▶ **Information provided**
--------------------------------------------------

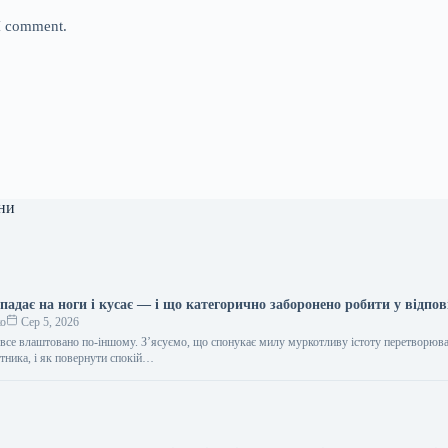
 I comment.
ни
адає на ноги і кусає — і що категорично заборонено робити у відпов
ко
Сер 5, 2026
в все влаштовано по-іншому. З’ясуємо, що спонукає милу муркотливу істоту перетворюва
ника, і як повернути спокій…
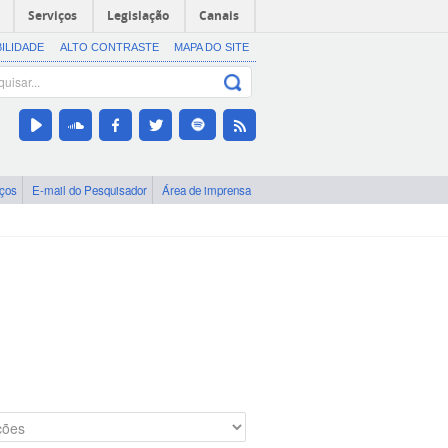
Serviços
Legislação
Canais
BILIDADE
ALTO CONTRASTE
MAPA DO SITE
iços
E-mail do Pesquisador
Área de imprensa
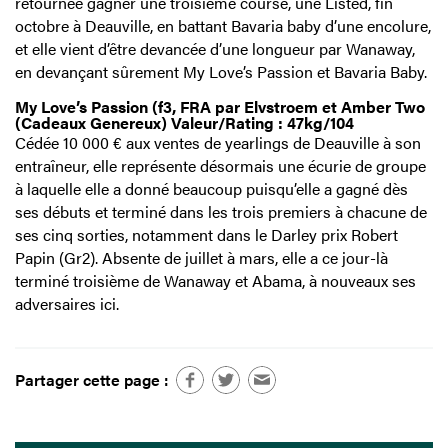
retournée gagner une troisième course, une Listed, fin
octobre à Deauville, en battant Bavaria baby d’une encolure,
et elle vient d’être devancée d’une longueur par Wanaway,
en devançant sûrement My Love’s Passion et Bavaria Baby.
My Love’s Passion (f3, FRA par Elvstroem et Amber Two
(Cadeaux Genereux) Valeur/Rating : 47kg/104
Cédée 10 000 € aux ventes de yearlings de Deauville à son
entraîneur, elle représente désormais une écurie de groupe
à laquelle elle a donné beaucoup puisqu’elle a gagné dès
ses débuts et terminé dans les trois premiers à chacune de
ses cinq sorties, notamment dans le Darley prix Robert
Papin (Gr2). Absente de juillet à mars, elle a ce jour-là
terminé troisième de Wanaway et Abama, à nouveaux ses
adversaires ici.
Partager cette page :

--------------------------------------------------

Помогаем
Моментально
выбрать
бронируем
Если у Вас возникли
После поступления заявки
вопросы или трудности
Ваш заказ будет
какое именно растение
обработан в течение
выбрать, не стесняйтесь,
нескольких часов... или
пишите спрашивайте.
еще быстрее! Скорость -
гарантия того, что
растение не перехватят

--------------------------------------------------

▶ **Activity**
Every line containing the word "terminé" must be copied from the material above.

▶ **Task result**
ses débuts et terminé dans les trois premiers à chacune de
terminé troisième de Wanaway et Abama, à nouveaux ses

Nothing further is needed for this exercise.